Há uns dois anos, quando discutia com um colega de esquerda, perguntei a que horas ele tinha acordado. "Às cinco", ele me respondeu. E a que horas ia dormir? "Meia-noite". Ele estudava administração e direito, tinha aula na GV às 7h, e na FDUSP até as 23h15. Encerrei a discussão dizendo para que, onde eu então morava, havia gente de trinta anos de idade que acordava às 10h e ia para a rua empinar pipa.

Por favor, que ninguém peça que eu me explique, pois não tenho como explicar. Como é que eu vou saber por que umas pessoas têm suas almas moldadas para o esforço e a renúncia, e outras não? Não sei, ora! Não tenho idéia de como se formam as almas! Apenas fico chocado.

(E antes que alguém pense que falei tudo isso para poder me orgulhar de mim mesmo, vou logo avisando: sou um tremendo preguiçoso.)

Clau said...

Oriane, manda pro Reinaldo Azevedo, ele vai adorar isso.

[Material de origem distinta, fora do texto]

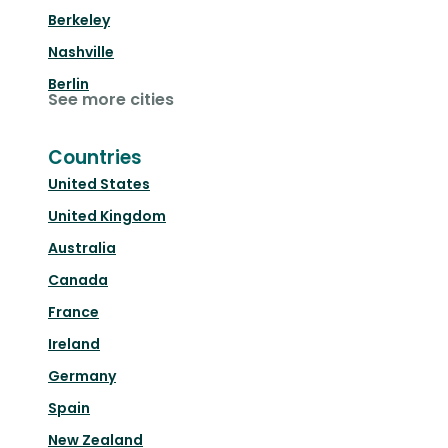
Berkeley
Nashville
Berlin
See more cities
Countries
United States
United Kingdom
Australia
Canada
France
Ireland
Germany
Spain
New Zealand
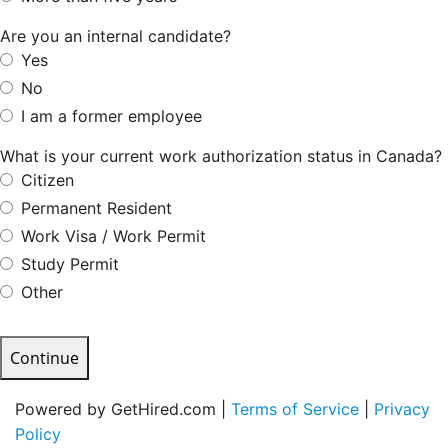
Are you an internal candidate?
Yes
No
I am a former employee
What is your current work authorization status in Canada?
Citizen
Permanent Resident
Work Visa / Work Permit
Study Permit
Other
Continue
Powered by GetHired.com |
Terms of Service
|
Privacy
Policy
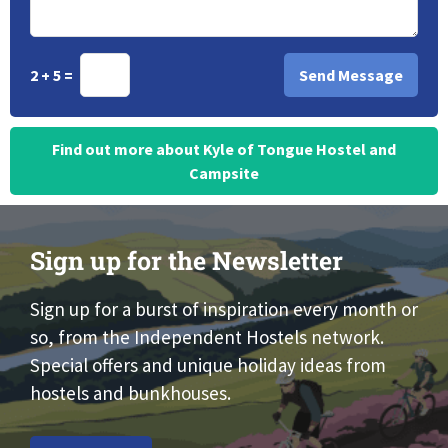
2 + 5 =
Find out more about Kyle of Tongue Hostel and
Campsite
Sign up for the Newsletter
Sign up for a burst of inspiration every month or
so, from the Independent Hostels network.
Special offers and unique holiday ideas from
hostels and bunkhouses.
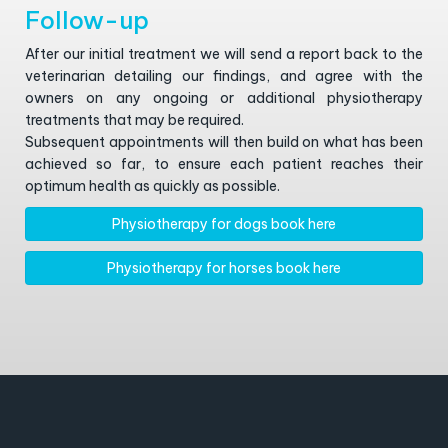
Follow-up
After our initial treatment we will send a report back to the
veterinarian detailing our findings, and agree with the
owners on any ongoing or additional physiotherapy
treatments that may be required.
Subsequent appointments will then build on what has been
achieved so far, to ensure each patient reaches their
optimum health as quickly as possible.
Physiotherapy for dogs book here
Physiotherapy for horses book here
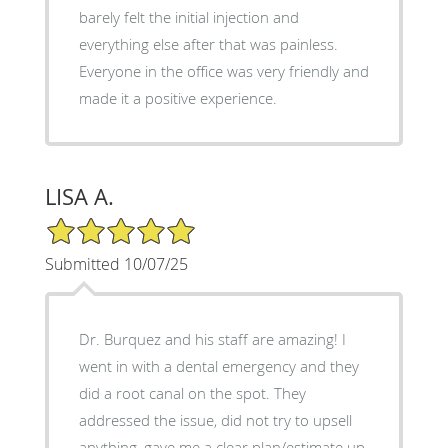
barely felt the initial injection and
everything else after that was painless.
Everyone in the office was very friendly and
made it a positive experience.
LISA A.
5/5 Star Rating
Submitted 10/07/25
Dr. Burquez and his staff are amazing! I
went in with a dental emergency and they
did a root canal on the spot. They
addressed the issue, did not try to upsell
anything, gave me a clear plan/estimate up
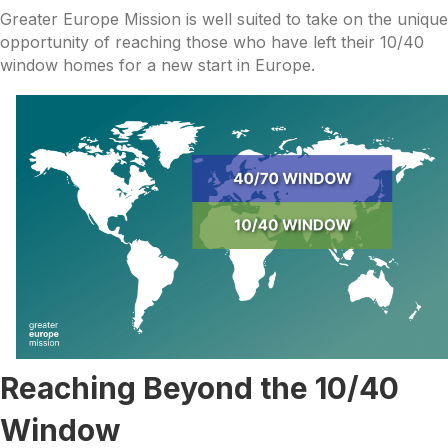
Greater Europe Mission is well suited to take on the unique
opportunity of reaching those who have left their 10/40
window homes for a new start in Europe.
Reaching Beyond the 10/40
Window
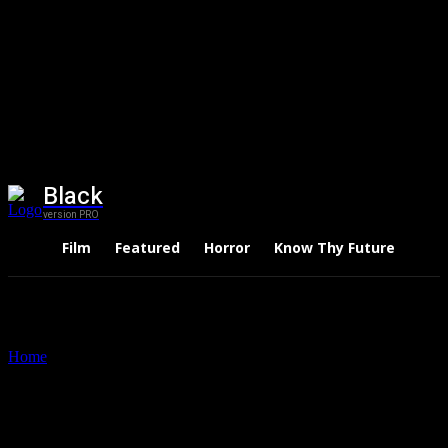
Black
version PRO
Film
Featured
Horror
Know Thy Future
Thri
Home
Tags
The Seven Deadly Sins Netflix
Tag: The Seven Deadly Sins
Netflix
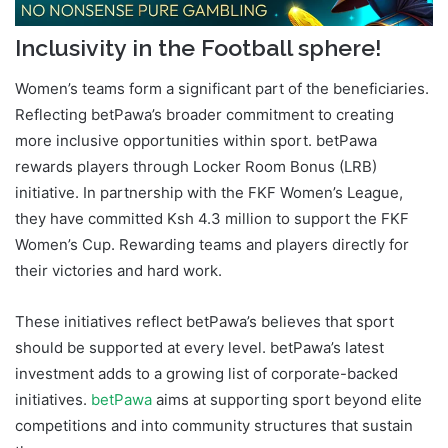
Inclusivity in the Football sphere!
Women’s teams form a significant part of the beneficiaries.
Reflecting betPawa’s broader commitment to creating
more inclusive opportunities within sport. betPawa
rewards players through Locker Room Bonus (LRB)
initiative. In partnership with the FKF Women’s League,
they have committed Ksh 4.3 million to support the FKF
Women’s Cup. Rewarding teams and players directly for
their victories and hard work.
These initiatives reflect betPawa’s believes that sport
should be supported at every level. betPawa’s latest
investment adds to a growing list of corporate-backed
initiatives.
betPawa
aims at supporting sport beyond elite
competitions and into community structures that sustain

E Groucho, gostou dos dvds?

Beijos

Serjão said...

Cara Professora: Vim por recomendação da Clau e não perdi a viagem. Ótimo o seu post.
Cada vez mais me convenço que já estamos em algum tipo de socialismo onde a nivelagem tem que acontecer mesmo à forceps. São não for pela excelência vai por baixo mesmo. O caso das cotas é um exemplo clássico. E no caso das suas bolsistas há um agravante: veio fácil. Se tivessem se esforçado para conseguir o curso dariam valor. Mas como veio na mão, não ligaram a mínima. É como o filho do papai que ganhou o carro de presente e o arrebenta andando em alta velocidade. E parabens a vc que segurou as pontas assumindo uma posição correta. O que me pergunto é o que ganham os departamentos formando pessoas de baixo nível que a médio prazo terão a qualificação dos professores sem o mérito de seus integrantes. Escrevi com pressa mas acho que deu para entender. Se não me desculpe.

Abração

Serjão said...

Voltei para corrigir um engano. Não é vc a professora da UERJ mas ela é sim sua amiga. Me perdoe. Gostei tanto do texto que voltei para lê-lo. Aí percebi.

Sorry

PATRICIA M. said...

William, Oriane: ninguem valoriza o que ganha de graca da vida. So valorizamos aquilo que vem atraves de nosso esforco pessoal. Mas o nosso governo populista (e o de varios outros paises) compram votos com esse tipo de coisa. No final das contas, ambos sao ladroes: os que deram e os que receberam. Roubaram dos contribuintes para seu beneficio proprio.

Aqui nos EUA, voce acha que a situacao dos negros melhorou nesses ultimos 25 anos de "mamata"? De discriminacao positiva? Logico que nao, neguinho aqui (com o perdao do trocadilho) se acostumou a ganhar tudo de graca! Eh essa a natureza humana! Sao ainda a rale da sociedade! Os hispanicos, atraves do trabalho duro, estao ultrapassando os negros em quesitos socio-economicos...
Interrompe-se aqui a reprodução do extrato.